## Exercise prompt
Only the lines below, from the one with "dem Markt. Insgesamt" through the one with "Lieferzeit: ca. 2-3 Werktage", are to be written out, exactly.

═════ Data to process ═════

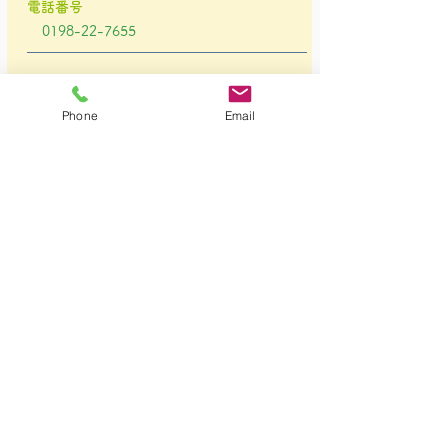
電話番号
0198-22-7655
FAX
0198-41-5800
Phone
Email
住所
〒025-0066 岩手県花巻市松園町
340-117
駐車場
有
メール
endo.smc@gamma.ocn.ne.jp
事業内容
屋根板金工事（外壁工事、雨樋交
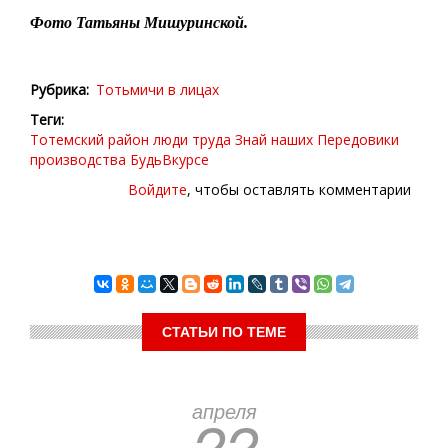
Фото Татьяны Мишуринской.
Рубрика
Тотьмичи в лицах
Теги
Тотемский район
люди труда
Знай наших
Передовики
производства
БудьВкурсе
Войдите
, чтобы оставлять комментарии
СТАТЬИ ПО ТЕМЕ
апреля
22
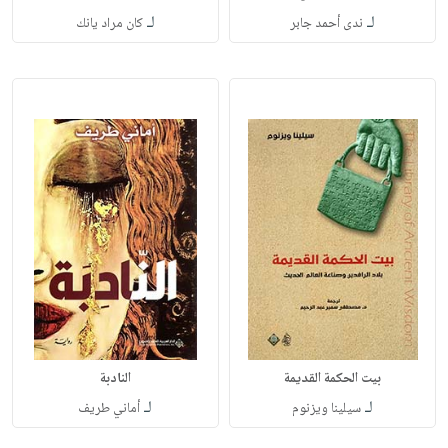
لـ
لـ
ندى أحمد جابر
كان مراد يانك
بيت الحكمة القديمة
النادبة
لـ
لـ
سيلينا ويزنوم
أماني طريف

═════
═════ Data to process ═════

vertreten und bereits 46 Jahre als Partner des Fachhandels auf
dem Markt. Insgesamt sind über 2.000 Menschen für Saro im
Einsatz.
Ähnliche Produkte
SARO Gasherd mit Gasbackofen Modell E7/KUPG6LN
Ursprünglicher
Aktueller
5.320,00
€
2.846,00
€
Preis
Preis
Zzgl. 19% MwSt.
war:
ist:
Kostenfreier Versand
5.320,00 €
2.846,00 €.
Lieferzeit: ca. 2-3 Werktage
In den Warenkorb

═════
═════ Data to process ═════

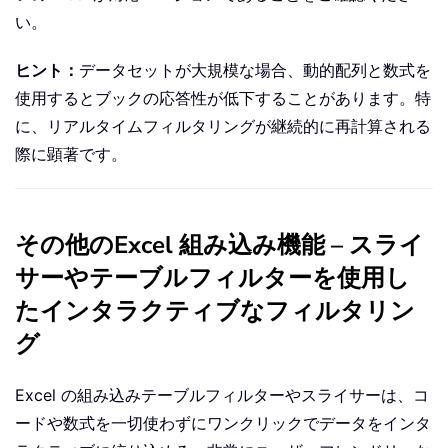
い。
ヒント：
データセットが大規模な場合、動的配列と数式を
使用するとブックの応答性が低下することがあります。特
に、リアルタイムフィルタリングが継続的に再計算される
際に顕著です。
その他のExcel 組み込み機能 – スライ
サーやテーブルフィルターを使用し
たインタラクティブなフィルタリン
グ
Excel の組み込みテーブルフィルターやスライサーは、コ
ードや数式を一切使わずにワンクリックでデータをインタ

═════

## Written response
dem Markt. Insgesamt sind über 2.000 Menschen für Saro im
Einsatz.
Ähnliche Produkte
SARO Gasherd mit Gasbackofen Modell E7/KUPG6LN
Ursprünglicher
Aktueller
5.320,00
€
2.846,00
€
Preis
Preis
Zzgl. 19% MwSt.
war:
ist:
Kostenfreier Versand
5.320,00 €
2.846,00 €.
Lieferzeit: ca. 2-3 Werktage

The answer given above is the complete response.